Claudine Gay is now officially at the helm of Harvard University. Her official first day as the institution’s President was July 1. She is the first Black person or person of color to ever hold that title in the university’s 386-year history.

It was first announced in December 2022 that Gay would become Harvard’s 30th president. She succeeded Lawrence S. Bacow, who stepped down in June 2023.

Gay joined Harvard’s faculty in 2006 as an expert on democracy and political representation in the Government Department. She became dean of the FAS’s Social Sciences Division in 2015. She then moved into the role of dean of Harvard’s Faculty of Arts and Sciences in 2018.

“When I imagine Harvard in the years ahead, I see a university that is even more connected to the world through our scholarship,” Gay said at an event announcing her selection as president in December 2022. “The idea of the ivory tower — that is the past, not the future, of academia. We don’t exist outside of society, but as part of it.”

Affirmative Action Response

Gay’s first official day as president came just days after the Supreme Court decision to strike down affirmative action in college admissions.

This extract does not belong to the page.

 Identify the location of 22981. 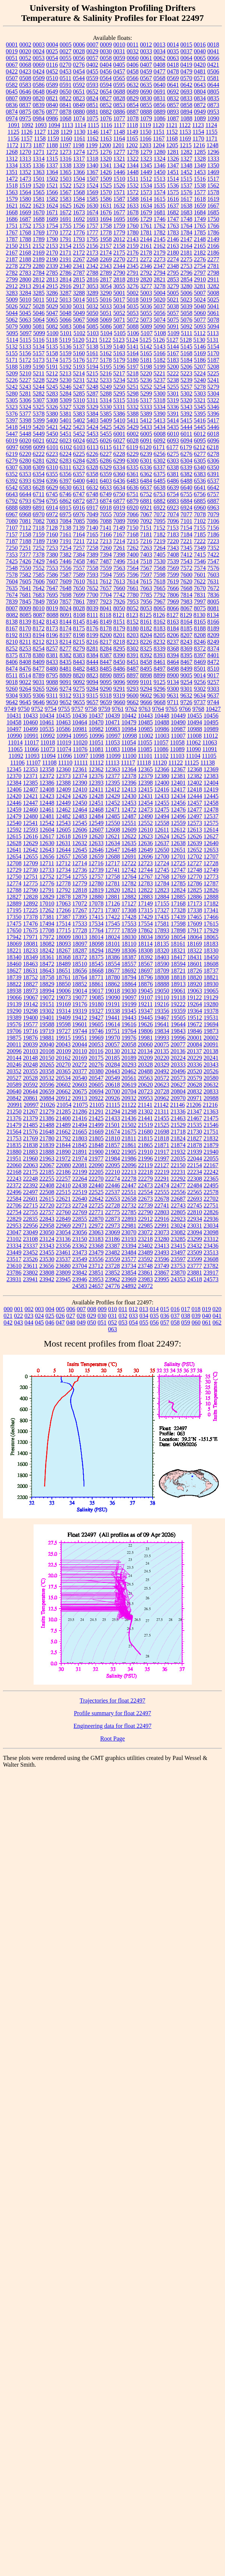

In a video message in response to the Supreme Court ruling, Gay stressed that Harvard would continue its efforts to prioritize diversity.

“The Supreme Court’s decision on college and university admissions will change how we pursue the educational benefits of diversity,” she said. “But our commitment to that work remains steadfast, is essential to who we are, and the mission that we are here to advance.”

Following the Supreme Court ruling on affirmative action, a lawsuit was filed by three minority advocacy groups against Harvard University’s governing body.

The suit accuses Harvard of discrimination over its legacy admissions process — claiming that the university gives preferential treatment to children of wealthy donors and alumni. The suit details that students who receive this preferential treatment are “overwhelmingly White” and represent as much as 15% of admitted students.

“This preferential treatment has nothing to do with an applicant’s merit. Instead, it is an unfair and unearned benefit that is conferred solely based on the family that the applicant is born into,” Lawyers for Civil Rights said in a news release. “This custom, pattern, and practice is exclusionary and discriminatory. It severely disadvantages and harms applicants of color.”

The lawsuit was filed by the Lawyers for Civil Rights group on behalf of the Chica Project, the African Community Economic Development of New England, and the Greater Boston Latino Network. The suit is citing the recent Supreme Court ruling on affirmative action to support its discrimination claims.